PROBLEM REQUIREMENTS: Nothing but the lines below, from the first through the line containing "features stunning sprayed edg", should be set down, each one exactly and without pictures.
-.-.-
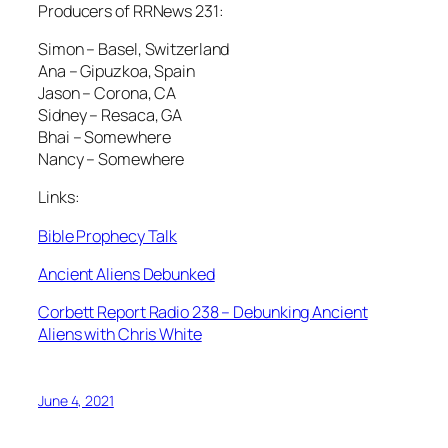
Producers of RRNews 231:
Simon – Basel, Switzerland
Ana – Gipuzkoa, Spain
Jason – Corona, CA
Sidney – Resaca, GA
Bhai – Somewhere
Nancy – Somewhere
Links:
Bible Prophecy Talk
Ancient Aliens Debunked
Corbett Report Radio 238 – Debunking Ancient
Aliens with Chris White
June 4, 2021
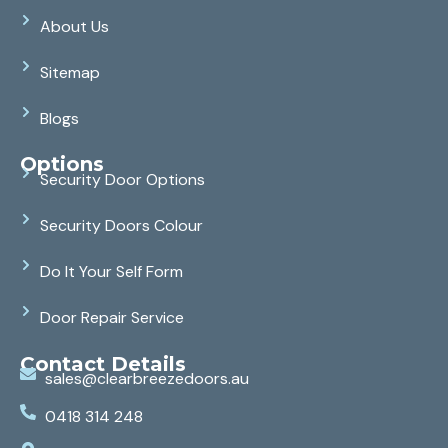
About Us
Sitemap
Blogs
Options
Security Door Options
Security Doors Colour
Do It Your Self Form
Door Repair Service
Contact Details
sales@clearbreezedoors.au
0418 314 248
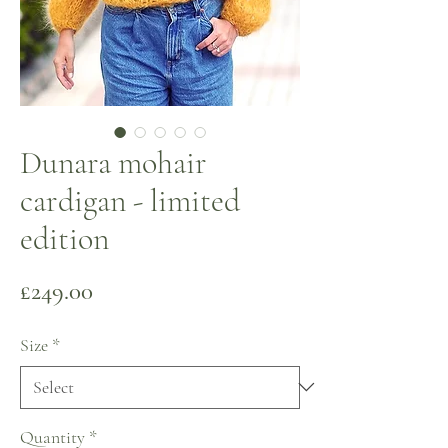
Dunara mohair
cardigan - limited
edition
Price
£249.00
Size
*
Quantity
*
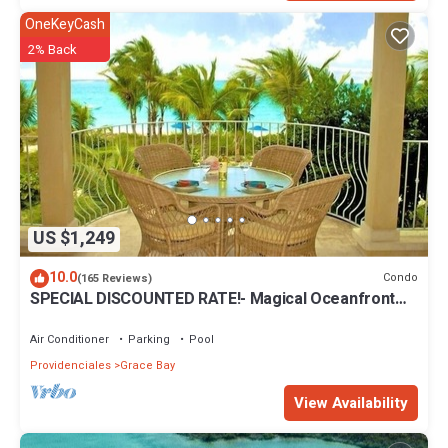
OneKeyCash
2% Back
US $1,249
10.0
Condo
(165 Reviews)
SPECIAL DISCOUNTED RATE!- Magical Oceanfront
Holiday - Grace Bay Beach 1/2 bed
Air Conditioner
Parking
Pool
Providenciales
Grace Bay
View Availability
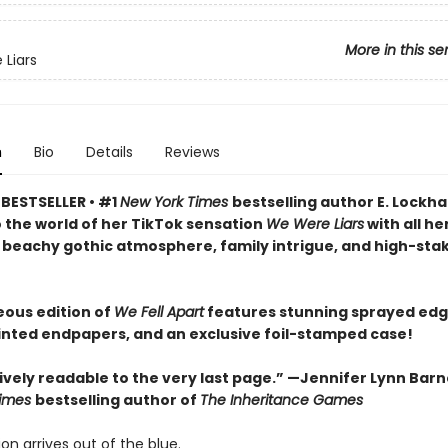
More in this se
Liars
n
Bio
Details
Reviews
BESTSELLER • #1
New York Times
bestselling author E. Lockha
o the world of her TikTok sensation
We Were Liars
with all he
 beachy gothic atmosphere, family intrigue, and high-sta
eous edition of
We Fell Apart
features stunning sprayed edg
inted endpapers, and an exclusive foil-stamped case!
vely readable to the very last page.” —Jennifer Lynn Barn
Times
bestselling author of
The Inheritance Games
ion arrives out of the blue.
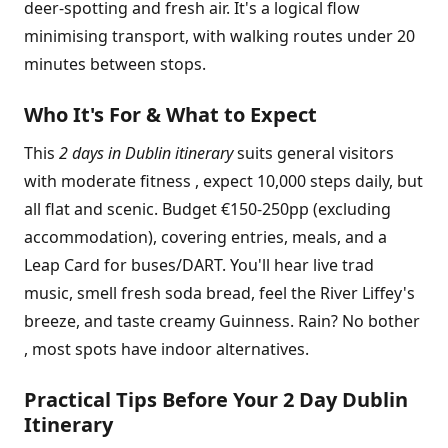
deer-spotting and fresh air. It's a logical flow
minimising transport, with walking routes under 20
minutes between stops.
Who It's For & What to Expect
This
2 days in Dublin itinerary
suits general visitors
with moderate fitness , expect 10,000 steps daily, but
all flat and scenic. Budget €150-250pp (excluding
accommodation), covering entries, meals, and a
Leap Card for buses/DART. You'll hear live trad
music, smell fresh soda bread, feel the River Liffey's
breeze, and taste creamy Guinness. Rain? No bother
, most spots have indoor alternatives.
Practical Tips Before Your 2 Day Dublin
Itinerary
-.-.-
ANSWER BOX:
Producers of RRNews 231:
Simon – Basel, Switzerland
Ana – Gipuzkoa, Spain
Jason – Corona, CA
Sidney – Resaca, GA
Bhai – Somewhere
Nancy – Somewhere
Links:
Bible Prophecy Talk
Ancient Aliens Debunked
Corbett Report Radio 238 – Debunking Ancient
Aliens with Chris White
June 4, 2021
About Us
Sitemap
Blogs
Options
Security Door Options
Security Doors Colour
Do It Your Self Form
Door Repair Service
Contact Details
sales@clearbreezedoors.au
0418 314 248
Dunara mohair
cardigan - limited
edition
Price
£249.00
Size
*
Quantity
*
OneKeyCash
2% Back
US $1,249
10.0
Condo
(165 Reviews)
SPECIAL DISCOUNTED RATE!- Magical Oceanfront
Holiday - Grace Bay Beach 1/2 bed
Air Conditioner
Parking
Pool
Providenciales
Grace Bay
View Availability
More in this se
Liars
n
Bio
Details
Reviews
BESTSELLER • #1
New York Times
bestselling author E. Lockha
o the world of her TikTok sensation
We Were Liars
with all he
 beachy gothic atmosphere, family intrigue, and high-sta
eous edition of
We Fell Apart
features stunning sprayed edg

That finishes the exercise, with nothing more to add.